Michael Cangemi, president and COO of The Etienne Aigner Group, a leading designer of women's footwear and accessories agrees with this philosophy. He insists his board be involved in IT oversight. "In today's economy, with our reliance on IT for competitive advantage, we simply cannot afford to apply to our IT anything less than the level of commitment we apply to overall governance."

IT governance boils down to one fundamental question: Who makes IT decisions? It's a question that must be answered, though few companies have answered it well. Dallas estimates that roughly 75 percent of all corporations have an IT governance system in place that is "so ineffective and in such bad shape, they'd be better off starting over because (their IT governance) will never get them where they want to go." Here's what Dallas says they're doing wrong:

• The Silo. The most common mistake Seems to be that IT exists in a silo, with the CIO operating that way, too -- calling all the shots on his or her own. That's just the kind of alienation that can be the demise of IT governance, according to Dallas. Within a silo, CIOs incorrectly assume IT governance exists by and for IT. And they don't get the board involved. 
  
  
• Talking Heads. In companies where CIOs do have board involvement, it's often in the form of a high-level board steering committee. These steering committees very quickly devolve from decision-making bodies into communication vehicles, says Dallas.  "The board members get together and talk about the problems, but without the expertise to solve them, so they just talk and are never able to move forward."  

The good news from Dallas, is that there are several steps CIOs can take to safeguard against these classic pitfalls:

• Break up the responsibility. Create different executive-level teams to advise on IT governance, but give each very specific missions and different sets of decisions. One team may decide what kind of business strategies are supported through IT, while another is charged with technical architecture issues. Yet another team may answer the question: Which employees get dispensations from following the IT rules?
  
  
• Communicate the benefits. Clearly state your company's principles on IT governance -- or "IT road rules" as Dallas says -- which articulate the decisions your firm has made around the desirable usage and role of IT in the past. "Road rules" may range from whether you'll have "gold standard" IT support to which business strategies IT will support.

"If you get these (principles) right," says Dallas, "then the CIO's job is much easier." And, the benefits can be substantial for everyone. Dallas predicts that laying out IT governance principles achieves three outcomes: cutting down on decision-making time and "false starts" in terms of projects; setting the stage for better scrutiny of costs; and helping a firm "squeeze every dollar" in profits out of IT projects. It also allows CIOs to readily marshal resources around business decisions.

Of course, this is easier said than done. Dallas recommends the CIO first draft principles with a subset of senior-level directors.
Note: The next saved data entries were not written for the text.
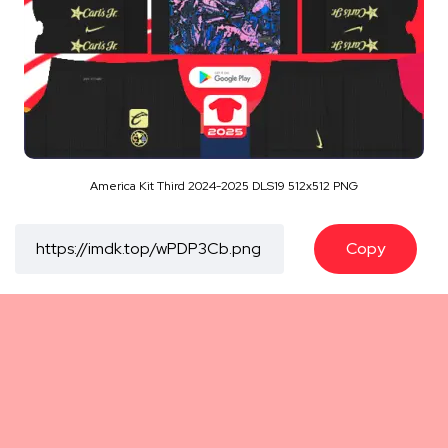
America Kit Third 2024-2025 DLS19 512x512 PNG
Copy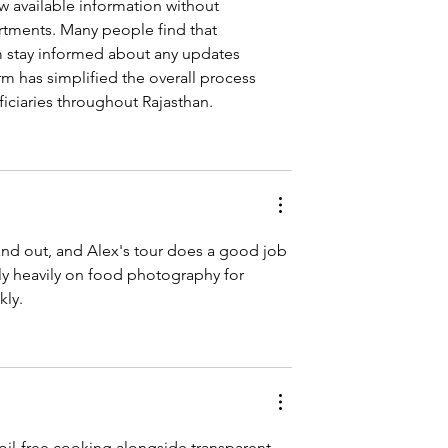
w available information without 
rtments. Many people find that 
m stay informed about any updates 
rm has simplified the overall process 
iciaries throughout Rajasthan.
and out, and Alex's tour does a good job 
ly heavily on food photography for 
kly.
d-oil-free cooking alongside transparent 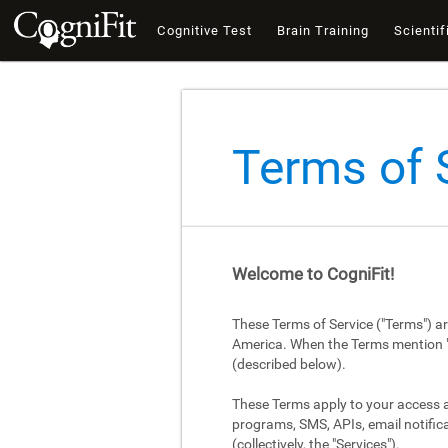
Cognitive Test
Brain Training
Scientif
Terms of 
Welcome to CogniFit!
These Terms of Service ("Terms") a
America. When the Terms mention "Cog
(described below).
These Terms apply to your access an
programs, SMS, APIs, email notifica
(collectively, the "Services").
The next step is to confer, through an iterative process, with business unit leaders, as well as the CEO and CFO. The final step, says Dallas, is to get the board's "blessing."

Ultimately, effective corporate governance over IT may be a matter of boardroom perspective. In its most recent study of the subject, the IT Governance Institute found that those companies at the head of the pack had certain things in common: Their boards understood the strategic importance of IT and put IT governance on the agenda; and their executives understood IT risks and exploited IT benefits. Fundamentally, all levels of management understand IT governance is not an "isolated discipline" or "something (to be) practiced in remote corners or ivory towers." 

Lisa Ferri is a freelance writer living in New York.